EXERCISE AIM:
Would you write out all of the entries below, exactly as they stand?

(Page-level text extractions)

--------------------

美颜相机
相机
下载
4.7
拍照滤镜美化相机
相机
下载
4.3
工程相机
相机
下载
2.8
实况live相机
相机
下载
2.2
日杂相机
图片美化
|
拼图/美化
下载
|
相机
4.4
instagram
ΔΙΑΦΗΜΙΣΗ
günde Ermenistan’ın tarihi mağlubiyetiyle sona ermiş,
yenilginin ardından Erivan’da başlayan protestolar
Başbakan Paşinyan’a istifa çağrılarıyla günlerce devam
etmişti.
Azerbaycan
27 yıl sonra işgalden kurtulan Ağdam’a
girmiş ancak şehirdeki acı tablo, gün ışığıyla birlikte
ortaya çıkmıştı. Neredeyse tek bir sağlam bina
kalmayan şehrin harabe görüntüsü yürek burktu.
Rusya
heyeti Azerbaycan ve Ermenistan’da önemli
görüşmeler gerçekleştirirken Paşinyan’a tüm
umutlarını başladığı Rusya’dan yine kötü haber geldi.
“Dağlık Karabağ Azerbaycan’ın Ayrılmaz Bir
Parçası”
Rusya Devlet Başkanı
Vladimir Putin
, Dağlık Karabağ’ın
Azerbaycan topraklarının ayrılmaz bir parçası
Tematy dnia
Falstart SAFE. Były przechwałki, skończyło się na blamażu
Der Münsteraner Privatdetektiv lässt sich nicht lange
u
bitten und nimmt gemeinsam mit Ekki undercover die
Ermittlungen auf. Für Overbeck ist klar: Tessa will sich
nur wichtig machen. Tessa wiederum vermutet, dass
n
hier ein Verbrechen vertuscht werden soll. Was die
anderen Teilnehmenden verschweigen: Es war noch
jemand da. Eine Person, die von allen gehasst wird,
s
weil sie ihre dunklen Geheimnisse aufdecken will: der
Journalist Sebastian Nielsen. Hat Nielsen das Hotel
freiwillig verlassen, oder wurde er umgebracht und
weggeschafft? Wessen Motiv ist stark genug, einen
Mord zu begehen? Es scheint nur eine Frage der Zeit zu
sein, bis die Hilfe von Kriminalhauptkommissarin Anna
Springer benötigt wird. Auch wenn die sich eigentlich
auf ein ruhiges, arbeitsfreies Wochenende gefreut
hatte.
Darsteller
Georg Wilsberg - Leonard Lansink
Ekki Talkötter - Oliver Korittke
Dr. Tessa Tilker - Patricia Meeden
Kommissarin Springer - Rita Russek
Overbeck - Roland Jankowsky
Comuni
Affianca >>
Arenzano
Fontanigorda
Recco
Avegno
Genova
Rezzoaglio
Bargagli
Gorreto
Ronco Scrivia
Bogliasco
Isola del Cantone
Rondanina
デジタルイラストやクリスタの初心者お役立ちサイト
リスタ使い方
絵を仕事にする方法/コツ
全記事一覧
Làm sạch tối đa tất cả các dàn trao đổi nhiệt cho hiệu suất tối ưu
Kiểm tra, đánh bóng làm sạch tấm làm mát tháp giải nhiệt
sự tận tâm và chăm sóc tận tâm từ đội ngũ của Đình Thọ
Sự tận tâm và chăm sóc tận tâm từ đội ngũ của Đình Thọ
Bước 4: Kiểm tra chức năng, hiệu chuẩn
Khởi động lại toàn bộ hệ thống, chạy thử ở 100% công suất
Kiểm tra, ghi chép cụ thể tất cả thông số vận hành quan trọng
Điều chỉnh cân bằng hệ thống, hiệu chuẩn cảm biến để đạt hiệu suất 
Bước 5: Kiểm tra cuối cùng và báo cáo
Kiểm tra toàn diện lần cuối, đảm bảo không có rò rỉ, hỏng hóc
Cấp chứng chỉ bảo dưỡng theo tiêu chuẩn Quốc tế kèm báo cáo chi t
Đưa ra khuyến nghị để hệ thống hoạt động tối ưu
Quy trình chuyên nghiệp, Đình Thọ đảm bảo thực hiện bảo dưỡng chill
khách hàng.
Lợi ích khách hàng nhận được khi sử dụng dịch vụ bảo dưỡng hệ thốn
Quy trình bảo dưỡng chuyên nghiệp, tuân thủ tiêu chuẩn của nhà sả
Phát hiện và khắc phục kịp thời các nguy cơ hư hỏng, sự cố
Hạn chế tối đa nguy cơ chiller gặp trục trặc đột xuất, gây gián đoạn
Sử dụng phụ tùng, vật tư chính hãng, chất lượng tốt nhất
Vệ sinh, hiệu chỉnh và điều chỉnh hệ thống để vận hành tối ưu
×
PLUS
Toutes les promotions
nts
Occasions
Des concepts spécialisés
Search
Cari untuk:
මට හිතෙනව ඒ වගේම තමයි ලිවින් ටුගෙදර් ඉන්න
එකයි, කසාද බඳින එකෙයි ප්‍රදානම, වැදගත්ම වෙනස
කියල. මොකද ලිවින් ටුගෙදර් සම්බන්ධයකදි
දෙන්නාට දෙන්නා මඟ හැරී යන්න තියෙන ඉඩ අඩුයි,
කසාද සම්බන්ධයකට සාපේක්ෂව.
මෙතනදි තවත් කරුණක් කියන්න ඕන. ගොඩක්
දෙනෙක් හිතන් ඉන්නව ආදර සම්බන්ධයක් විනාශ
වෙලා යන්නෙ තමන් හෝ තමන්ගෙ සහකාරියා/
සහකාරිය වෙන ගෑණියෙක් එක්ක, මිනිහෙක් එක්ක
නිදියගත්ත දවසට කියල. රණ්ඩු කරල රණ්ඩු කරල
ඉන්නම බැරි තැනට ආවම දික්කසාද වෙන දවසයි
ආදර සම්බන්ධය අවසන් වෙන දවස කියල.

--------------------

YOUR SOLUTION:
美颜相机
相机
下载
4.7
拍照滤镜美化相机
相机
下载
4.3
工程相机
相机
下载
2.8
实况live相机
相机
下载
2.2
日杂相机
图片美化
|
拼图/美化
下载
|
相机
4.4
instagram
ΔΙΑΦΗΜΙΣΗ
günde Ermenistan’ın tarihi mağlubiyetiyle sona ermiş,
yenilginin ardından Erivan’da başlayan protestolar
Başbakan Paşinyan’a istifa çağrılarıyla günlerce devam
etmişti.
Azerbaycan
27 yıl sonra işgalden kurtulan Ağdam’a
girmiş ancak şehirdeki acı tablo, gün ışığıyla birlikte
ortaya çıkmıştı. Neredeyse tek bir sağlam bina
kalmayan şehrin harabe görüntüsü yürek burktu.
Rusya
heyeti Azerbaycan ve Ermenistan’da önemli
görüşmeler gerçekleştirirken Paşinyan’a tüm
umutlarını başladığı Rusya’dan yine kötü haber geldi.
“Dağlık Karabağ Azerbaycan’ın Ayrılmaz Bir
Parçası”
Rusya Devlet Başkanı
Vladimir Putin
, Dağlık Karabağ’ın
Azerbaycan topraklarının ayrılmaz bir parçası
Tematy dnia
Falstart SAFE. Były przechwałki, skończyło się na blamażu
Der Münsteraner Privatdetektiv lässt sich nicht lange
u
bitten und nimmt gemeinsam mit Ekki undercover die
Ermittlungen auf. Für Overbeck ist klar: Tessa will sich
nur wichtig machen. Tessa wiederum vermutet, dass
n
hier ein Verbrechen vertuscht werden soll. Was die
anderen Teilnehmenden verschweigen: Es war noch
jemand da. Eine Person, die von allen gehasst wird,
s
weil sie ihre dunklen Geheimnisse aufdecken will: der
Journalist Sebastian Nielsen. Hat Nielsen das Hotel
freiwillig verlassen, oder wurde er umgebracht und
weggeschafft? Wessen Motiv ist stark genug, einen
Mord zu begehen? Es scheint nur eine Frage der Zeit zu
sein, bis die Hilfe von Kriminalhauptkommissarin Anna
Springer benötigt wird. Auch wenn die sich eigentlich
auf ein ruhiges, arbeitsfreies Wochenende gefreut
hatte.
Darsteller
Georg Wilsberg - Leonard Lansink
Ekki Talkötter - Oliver Korittke
Dr. Tessa Tilker - Patricia Meeden
Kommissarin Springer - Rita Russek
Overbeck - Roland Jankowsky
Comuni
Affianca >>
Arenzano
Fontanigorda
Recco
Avegno
Genova
Rezzoaglio
Bargagli
Gorreto
Ronco Scrivia
Bogliasco
Isola del Cantone
Rondanina
デジタルイラストやクリスタの初心者お役立ちサイト
リスタ使い方
絵を仕事にする方法/コツ
全記事一覧
Làm sạch tối đa tất cả các dàn trao đổi nhiệt cho hiệu suất tối ưu
Kiểm tra, đánh bóng làm sạch tấm làm mát tháp giải nhiệt
sự tận tâm và chăm sóc tận tâm từ đội ngũ của Đình Thọ
Sự tận tâm và chăm sóc tận tâm từ đội ngũ của Đình Thọ
Bước 4: Kiểm tra chức năng, hiệu chuẩn
Khởi động lại toàn bộ hệ thống, chạy thử ở 100% công suất
Kiểm tra, ghi chép cụ thể tất cả thông số vận hành quan trọng
Điều chỉnh cân bằng hệ thống, hiệu chuẩn cảm biến để đạt hiệu suất 
Bước 5: Kiểm tra cuối cùng và báo cáo
Kiểm tra toàn diện lần cuối, đảm bảo không có rò rỉ, hỏng hóc
Cấp chứng chỉ bảo dưỡng theo tiêu chuẩn Quốc tế kèm báo cáo chi t
Đưa ra khuyến nghị để hệ thống hoạt động tối ưu
Quy trình chuyên nghiệp, Đình Thọ đảm bảo thực hiện bảo dưỡng chill
khách hàng.
Lợi ích khách hàng nhận được khi sử dụng dịch vụ bảo dưỡng hệ thốn
Quy trình bảo dưỡng chuyên nghiệp, tuân thủ tiêu chuẩn của nhà sả
Phát hiện và khắc phục kịp thời các nguy cơ hư hỏng, sự cố
Hạn chế tối đa nguy cơ chiller gặp trục trặc đột xuất, gây gián đoạn
Sử dụng phụ tùng, vật tư chính hãng, chất lượng tốt nhất
Vệ sinh, hiệu chỉnh và điều chỉnh hệ thống để vận hành tối ưu
×
PLUS
Toutes les promotions
nts
Occasions
Des concepts spécialisés
Search
Cari untuk:
මට හිතෙනව ඒ වගේම තමයි ලිවින් ටුගෙදර් ඉන්න
එකයි, කසාද බඳින එකෙයි ප්‍රදානම, වැදගත්ම වෙනස
කියල. මොකද ලිවින් ටුගෙදර් සම්බන්ධයකදි
දෙන්නාට දෙන්නා මඟ හැරී යන්න තියෙන ඉඩ අඩුයි,
කසාද සම්බන්ධයකට සාපේක්ෂව.
මෙතනදි තවත් කරුණක් කියන්න ඕන. ගොඩක්
දෙනෙක් හිතන් ඉන්නව ආදර සම්බන්ධයක් විනාශ
වෙලා යන්නෙ තමන් හෝ තමන්ගෙ සහකාරියා/
සහකාරිය වෙන ගෑණියෙක් එක්ක, මිනිහෙක් එක්ක
නිදියගත්ත දවසට කියල. රණ්ඩු කරල රණ්ඩු කරල
ඉන්නම බැරි තැනට ආවම දික්කසාද වෙන දවසයි
ආදර සම්බන්ධය අවසන් වෙන දවස කියල.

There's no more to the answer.